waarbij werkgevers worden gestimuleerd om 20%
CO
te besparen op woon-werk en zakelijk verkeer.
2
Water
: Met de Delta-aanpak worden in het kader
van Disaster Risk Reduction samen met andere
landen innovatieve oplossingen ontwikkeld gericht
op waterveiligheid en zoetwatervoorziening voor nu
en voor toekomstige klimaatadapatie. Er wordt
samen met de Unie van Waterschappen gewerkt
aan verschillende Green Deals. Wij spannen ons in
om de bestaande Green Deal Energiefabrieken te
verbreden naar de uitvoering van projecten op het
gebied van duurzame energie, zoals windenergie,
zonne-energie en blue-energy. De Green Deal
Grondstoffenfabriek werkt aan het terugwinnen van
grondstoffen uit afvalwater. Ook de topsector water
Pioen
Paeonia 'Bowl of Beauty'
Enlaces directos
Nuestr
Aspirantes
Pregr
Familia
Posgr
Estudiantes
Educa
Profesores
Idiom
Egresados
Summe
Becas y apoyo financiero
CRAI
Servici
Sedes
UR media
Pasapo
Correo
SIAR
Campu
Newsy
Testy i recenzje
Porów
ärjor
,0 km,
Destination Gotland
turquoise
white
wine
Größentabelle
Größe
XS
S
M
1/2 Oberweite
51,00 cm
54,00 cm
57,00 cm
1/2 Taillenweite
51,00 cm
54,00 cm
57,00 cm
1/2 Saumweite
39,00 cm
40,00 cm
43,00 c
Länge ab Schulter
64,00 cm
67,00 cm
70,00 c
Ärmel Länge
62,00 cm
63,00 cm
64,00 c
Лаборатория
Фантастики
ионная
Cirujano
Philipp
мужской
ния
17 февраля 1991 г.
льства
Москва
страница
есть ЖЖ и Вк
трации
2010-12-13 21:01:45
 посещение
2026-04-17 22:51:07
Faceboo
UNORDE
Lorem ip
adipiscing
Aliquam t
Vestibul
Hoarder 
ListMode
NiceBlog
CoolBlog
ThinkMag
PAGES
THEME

---

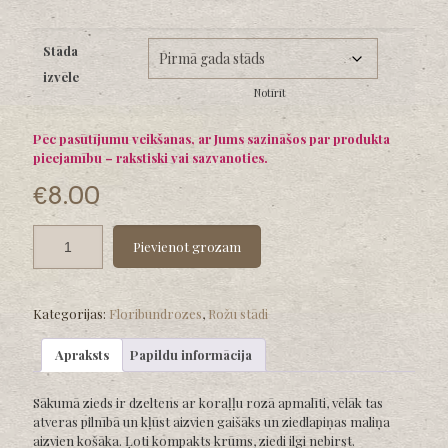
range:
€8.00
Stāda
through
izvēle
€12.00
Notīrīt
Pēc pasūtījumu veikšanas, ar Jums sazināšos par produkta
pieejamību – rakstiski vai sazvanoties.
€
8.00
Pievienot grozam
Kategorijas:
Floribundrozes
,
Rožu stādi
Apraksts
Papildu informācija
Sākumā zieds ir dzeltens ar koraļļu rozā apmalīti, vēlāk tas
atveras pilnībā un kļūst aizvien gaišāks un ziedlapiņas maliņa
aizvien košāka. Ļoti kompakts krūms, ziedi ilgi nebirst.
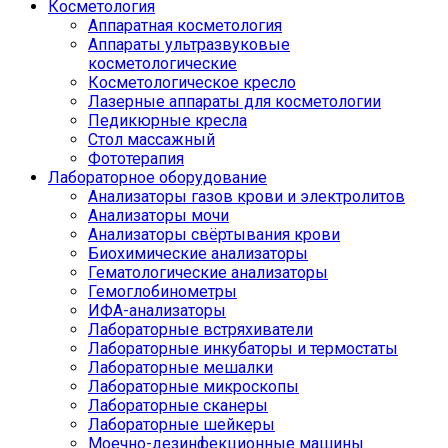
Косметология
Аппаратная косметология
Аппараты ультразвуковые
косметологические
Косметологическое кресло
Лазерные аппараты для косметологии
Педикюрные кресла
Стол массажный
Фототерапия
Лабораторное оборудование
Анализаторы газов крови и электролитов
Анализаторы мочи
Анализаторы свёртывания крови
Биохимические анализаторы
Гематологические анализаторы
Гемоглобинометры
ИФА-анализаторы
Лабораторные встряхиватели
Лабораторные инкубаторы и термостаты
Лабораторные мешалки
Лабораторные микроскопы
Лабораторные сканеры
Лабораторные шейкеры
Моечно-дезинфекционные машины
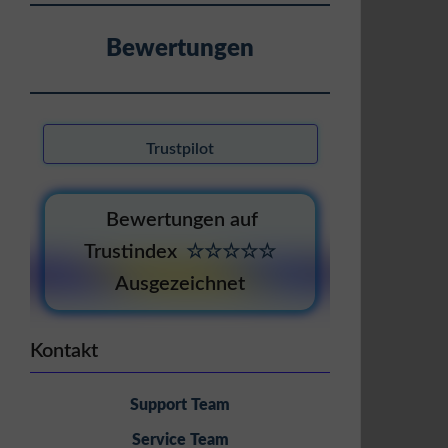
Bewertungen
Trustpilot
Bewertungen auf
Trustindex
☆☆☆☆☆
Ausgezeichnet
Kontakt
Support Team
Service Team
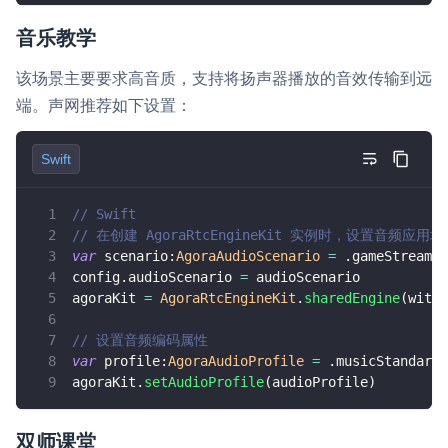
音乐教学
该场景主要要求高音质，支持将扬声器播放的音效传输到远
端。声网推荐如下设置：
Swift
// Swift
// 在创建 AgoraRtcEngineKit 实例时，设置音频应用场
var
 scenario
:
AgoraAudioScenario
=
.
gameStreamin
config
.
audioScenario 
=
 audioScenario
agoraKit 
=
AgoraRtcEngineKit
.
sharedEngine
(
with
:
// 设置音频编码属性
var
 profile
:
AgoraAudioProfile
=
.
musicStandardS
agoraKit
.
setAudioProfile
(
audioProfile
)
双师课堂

> Action item
Report the lines above that have the word "крови" in them.

> Answer box
Анализаторы газов крови и электролитов
Анализаторы свёртывания крови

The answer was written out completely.